Sometimes it feels like the other blog, Being Drusilla, is more the place for the 'official' version of things than here on Upside Down, where I still feel more at home. So over there are the, as it were, formal reports of the week just passed, and here I can do the more 'what I did on my holidays' stuff.

So. Last Monday I was up bright and early, and just getting dressed when wham! -I was hit by an excruciating pain in my middle. I creased up on the bed and waited to see if the waves of pain would go down. Last time something like this happened, I ended up in hospital having my gall bladder removed. At least I knew it wasn't my gall bladder this time; other than that though, it just bloody well hurt.
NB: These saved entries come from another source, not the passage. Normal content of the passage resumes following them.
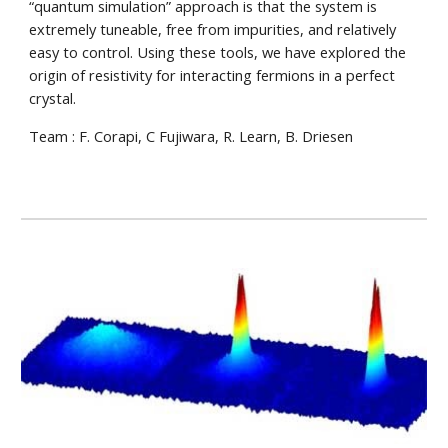
“quantum simulation” approach is that the system is
extremely tuneable, free from impurities, and relatively
easy to control. Using these tools, we have explored the
origin of resistivity for interacting fermions in a perfect
crystal.
Team :
F. Corapi,
C Fujiwara, R. Learn, B. Driesen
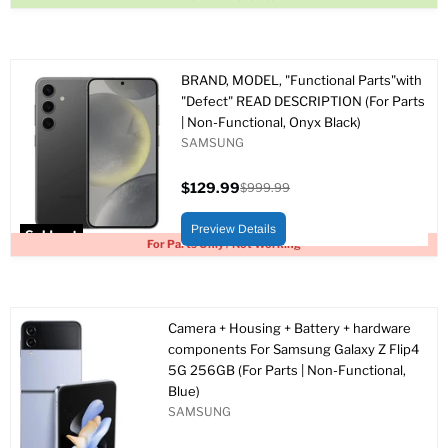
BRAND, MODEL, "Functional Parts"with
"Defect" READ DESCRIPTION (For Parts
| Non-Functional, Onyx Black)
SAMSUNG
$129.99
$999.99
Current
Original
price
price
Preview Details
Sold out
For Parts Only / Not Working
Camera + Housing + Battery + hardware
components For Samsung Galaxy Z Flip4
5G 256GB (For Parts | Non-Functional,
Blue)
SAMSUNG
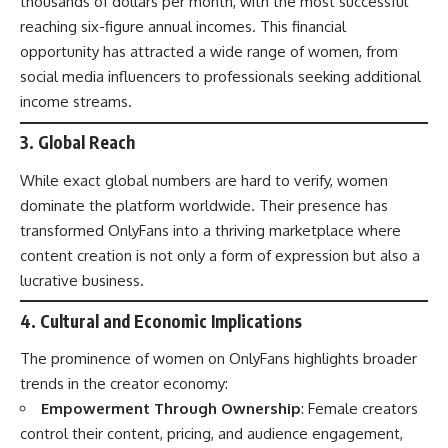
thousands of dollars per month, with the most successful
reaching six-figure annual incomes. This financial
opportunity has attracted a wide range of women, from
social media influencers to professionals seeking additional
income streams.
3.
Global Reach
While exact global numbers are hard to verify, women
dominate the platform worldwide. Their presence has
transformed OnlyFans into a thriving marketplace where
content creation is not only a form of expression but also a
lucrative business.
4.
Cultural and Economic Implications
The prominence of women on OnlyFans highlights broader
trends in the creator economy:
Empowerment Through Ownership
: Female creators
control their content, pricing, and audience engagement,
The pain slowly eased enough for me to get down to the doctor's just as soon as the surgery opened. He checked me over. "Pains in the leg? No? ....liver's OK," he said. "...are you feeling stressful for any reason at the moment?"

"I'm supposed to be down at Channel 4 tonight," I said...

Apparently it was a muscle spasming, or some such thing. He wrote me a prescription, and told me to make sure I was there. Part of me was hoping he'd say it was out of the question, so I wouldn't feel guilty about not going.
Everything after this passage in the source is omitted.